To keep data safe, DISA’s MDM system “institutes policies, security and permissions” that determine what can and cannot be done with a particular mobile device. For example, cameras and Bluetooth connectivity may be automatically turned off and browsers, social networks and applications may be restricted. MDM ensures that those rules are followed.

It also detects malware, enables distribution of approved software, permits remote device configuration and enables sensitive data to be deleted remotely if the device is lost or stolen, DISA says.

Verizon’s mobile workforce management system works in a similar way, and Zirkle described it as “extremely” secure.

But the Marine Corps’ Rob Anderson said it is too soon to say that the system is secure enough for military use. “We are running penetration testing on the solutions to ensure the technology and the management of the containers meets or exceeds our security requirements.

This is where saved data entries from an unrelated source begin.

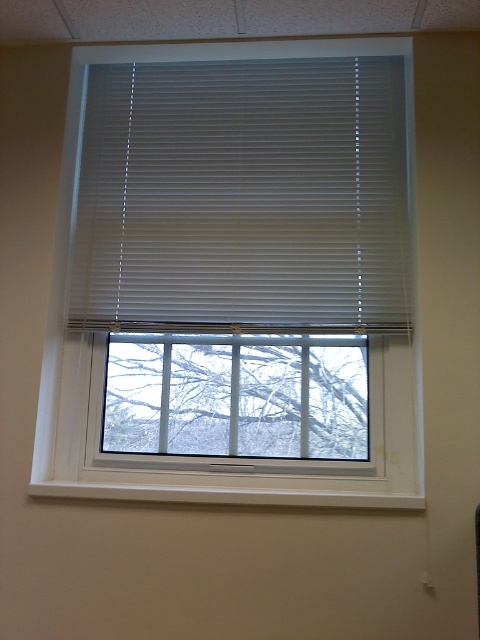 Question: Which object appears closest to the camera in this image?

Choices:
 (A) clear glass window at center
 (B) white matte blinds at center

Answer: (B)

Question: Can you confirm if white matte blinds at center is positioned to the right of clear glass window at center?

Choices:
 (A) yes
 (B) no

Answer: (A)

Question: Is white matte blinds at center positioned before clear glass window at center?

Choices:
 (A) no
 (B) yes

Answer: (B)

Question: Can you confirm if white matte blinds at center is positioned below clear glass window at center?

Choices:
 (A) yes
 (B) no

Answer: (B)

If they do not meet our security requirements we will not put them on the network,” he said. Anderson heads the Vision and Strategy Division of the Marine Corps Command, Control, Communications, and Computers Department.

Constitutional Issues

Verizon and AT&T device managers were designed so that companies could let employees use their personal devices for business purposes and still keep sensitive business information secure.

The Marine Corps hopes the commercial services will prove secure enough for Marines also “to gain access to their data with their own personal devices,” Anderson said. That would allow the Corps to greatly expand its use of mobile devices. Otherwise substantial expansion would be too costly.

That’s a drawback for DISA. “At this time DISA does not have the ability to manage personally owned devices,” Anderson said. “And their current MDM solution does not guarantee the Fourth and Fifth Amendment rights of the individual can be protected.”

That means “there is not currently the guarantee that personal information” on personally-owned smartphones and tablets “can be kept private and inaccessible” from MDM operators, bosses and others, a Marine Corps spokesman explained. A guarantee of privacy “is an essential requirement of any solution we'd arrive at,” he added.

The Fourth Amendment states that “the right of the people to be secure in their persons, houses, papers, and effects, against unreasonable searches and seizures, shall not be violated.”

The Fifth Amendment, among other things, prohibits compelling an individual to testify against himself, and it prohibits depriving individuals of “life, liberty or property without due process of law.”

The Marine Corps is examining mobile communications options beside Verizon, AT&T and Sprint, Anderson said.

BlackBerry offers an MDM-like “Secure Work Space” for Apple iOS, Android and BlackBerry devices, at a “very attractive” estimated price, Anderson said.

And “this summer we are going to test BlackBerry Enterprise Service 10.2 and Secure Work Space technology to see if that approach meets our security requirements for leveraging personally owned devices,” he said. “We are also going to test DISA’s MDM solution.”

Other intriguing technologies include a “Virtual Mobile Infrastructure, where a commercial mobile device secure application interacts with data via a virtual phone running in our data center,” Anderson said. “We also want to test mobility application management services where secure, device-aware applications gain access to data via commercial mobile devices,” he said.

“The point of all this testing is to identify the best mobile way forward for the Marine Corps information technology environment used by our garrison and forward deployed forces.

“We know that government furnished commercial mobile devices are going to be used in a tactical environment. It would be a tremendous benefit to the Marine Corps if the same technology we use in garrison can be used by our operational forces ashore and afloat,” Anderson said.

This story was updated to clarify Verizon's pricing for commercial customers.